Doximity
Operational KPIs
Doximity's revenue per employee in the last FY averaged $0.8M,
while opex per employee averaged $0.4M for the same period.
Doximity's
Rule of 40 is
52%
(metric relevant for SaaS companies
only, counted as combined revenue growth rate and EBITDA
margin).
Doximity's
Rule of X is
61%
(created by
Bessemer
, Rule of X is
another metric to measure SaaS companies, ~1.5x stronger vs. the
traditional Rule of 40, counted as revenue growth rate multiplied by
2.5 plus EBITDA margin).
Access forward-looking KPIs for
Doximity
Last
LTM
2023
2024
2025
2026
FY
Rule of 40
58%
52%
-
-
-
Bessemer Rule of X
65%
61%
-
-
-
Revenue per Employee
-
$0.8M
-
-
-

→ PROMPT:
Return all of the data precisely as it appears.

→ TASK RESULT:
Doximity
Operational KPIs
Doximity's revenue per employee in the last FY averaged $0.8M,
while opex per employee averaged $0.4M for the same period.
Doximity's
Rule of 40 is
52%
(metric relevant for SaaS companies
only, counted as combined revenue growth rate and EBITDA
margin).
Doximity's
Rule of X is
61%
(created by
Bessemer
, Rule of X is
another metric to measure SaaS companies, ~1.5x stronger vs. the
traditional Rule of 40, counted as revenue growth rate multiplied by
2.5 plus EBITDA margin).
Access forward-looking KPIs for
Doximity
Last
LTM
2023
2024
2025
2026
FY
Rule of 40
58%
52%
-
-
-
Bessemer Rule of X
65%
61%
-
-
-
Revenue per Employee
-
$0.8M
-
-
-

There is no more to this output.